Of course, my submission was not born out of animosity towards Gboyega Oyetola who, like Ademola Adeleke, I have never met. It was triggered by the short shrift given to the Osun voters. I was looking at the terrible state of affairs foisted by the daylight robbery of Imo State people through a sham verdict that catapulted a loser from fourth position to number one.

Since the imposition of Senator Hope Uzodinma on Imo people, the state has become an abattoir, a lawless jungle where merchants of blood trade tackles. I did not want such a situation replicated in Osun.

Although not a lawyer but a ‘mere’ forensic linguist, I had been outraged by the level of crudity and depravity in the said judgment which went after Adeleke’s person, reviving issues already decided by a superior court and referencing an intellectually vacuous song.

It was while reading INEC’s objections to the judgment that I discovered that the excited judge had not only outlawed Adeleke’s presumed predilection to “Buga won” (wow/intimidate them) as Osun State governor but had in fact also made the Buga symbol in open court! As it turned out, the Court of Appeal completely validated the core of my submissions, deeming the use of Buga objectionable.

A three-member panel of the court led by Mohammed Shuaibu unanimously overturned the Buga judgment, submitting that the tribunal was wrong to have reached the conclusion that there was over-voting during the July 16, 2022 elections, as the petitioners had failed to prove their allegation.

The court dismissed the testimonies of the petitioners’ witnesses as lacking probative value, saying that they “did not tender the voter registers and Bimodal Voters Accreditation System (BVAS) machines, which captured the data of eligible voters during the election in dispute. Its grouse was that they alleged that the results recorded and transmitted directly from the polling units were not taken into account and that therefore the accredited voters recorded in Form EC8A from the disputed polling units did  not tally with the number of BVAS for the same polling units. Strangely, however, the tribunal only relied on the table set out in an address by their counsel to hold that over-voting occurred in the election!

In other words, it assumed the position of spokesman for the petitioners, preferring their ‘evidence’ (sourced from INEC) over that of the defendants, which was also sourced from the same body. If Mr. A and Mr. B present contradictory documents purportedly issued by Institution C, the proper thing to do would be to go to the originating institution (Institution C) to resolve the issue.

But Mr. Kume and his colleague whimsically chose to believe the “evidence” supplied by Oyetola and reject that of Adeleke in the bid to upturn the express desire of the Osun populace. Besides, the appellate court found, as I had argued, that the tribunal “was wrong to have acted on the evidence in isolation of the voter register from the disputed polling units.” It upheld the minority judgment which I had lauded, saying that the failure of the petitioners to dispense with the voter register was fatal to their case.

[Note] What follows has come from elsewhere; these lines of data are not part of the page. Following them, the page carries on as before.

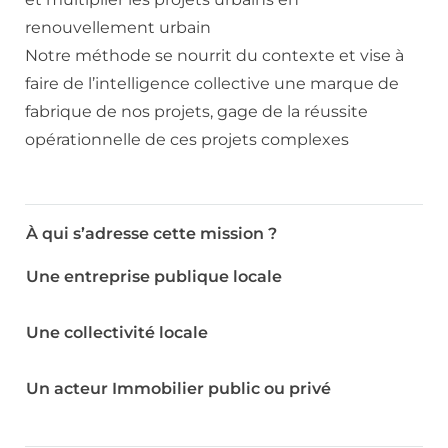
renouvellement urbain
Notre méthode se nourrit du contexte et vise à
faire de l’intelligence collective une marque de
fabrique de nos projets, gage de la réussite
opérationnelle de ces projets complexes
À qui s’adresse cette mission ?
Une entreprise publique locale
Une collectivité locale
Un acteur Immobilier public ou privé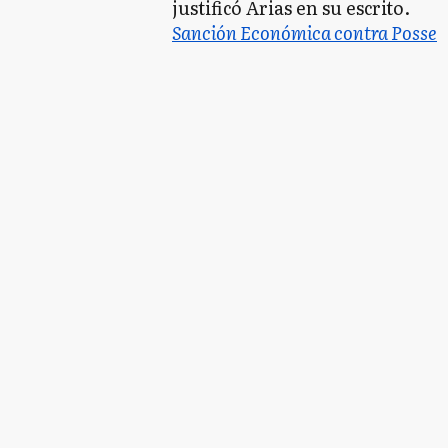
justificó Arias en su escrito.
Sanción Económica contra Posse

The Appeal Court judgment proves that not everyone can, in the language of the columnist Farouk Kperogi, be a purchasable judicial bandit. It is criminal for judges to shelve law and logic and award positions to undeserving winners. I said, and still maintain, that the rerun election staged to upset Adeleke’s 2018 governorship win was pure brigandage. It was a blatantly in-your-face electoral heist during which thugs launched deadly attacks on voters in order to secure a predetermined end.

But here is the gist: supposing that Oyetola and his people had actually won the July16, 2022 governorship election, then why have they been unable to replicate that feat in the subsequent elections in the state? During the February 25 presidential and National Assembly elections in Osun, the candidate of Adeleke’s PDP, Atiku Abubakar, won 20 local government areas with a total of 354,366 votes to defeat his closest rival, Bola Tinubu of the APC, who scored 343,945 votes.

And in the National Assembly elections, Adeleke again demonstrated his political superiority by leading his party to a massive electoral victory. The party swept all the senatorial and House of Representatives seats, leaving none for the opposition. He then went on to cap off the spectacular performance with a tsunami at the March 19 House of Assembly polls in the state. The PDP won 25 seats, while the APC won just one.

Indeed, if the development temper that I have noticed in the state subsists, then Senator Adeleke is going to have a massive re-election win. Accusing me of deceit won’t change that.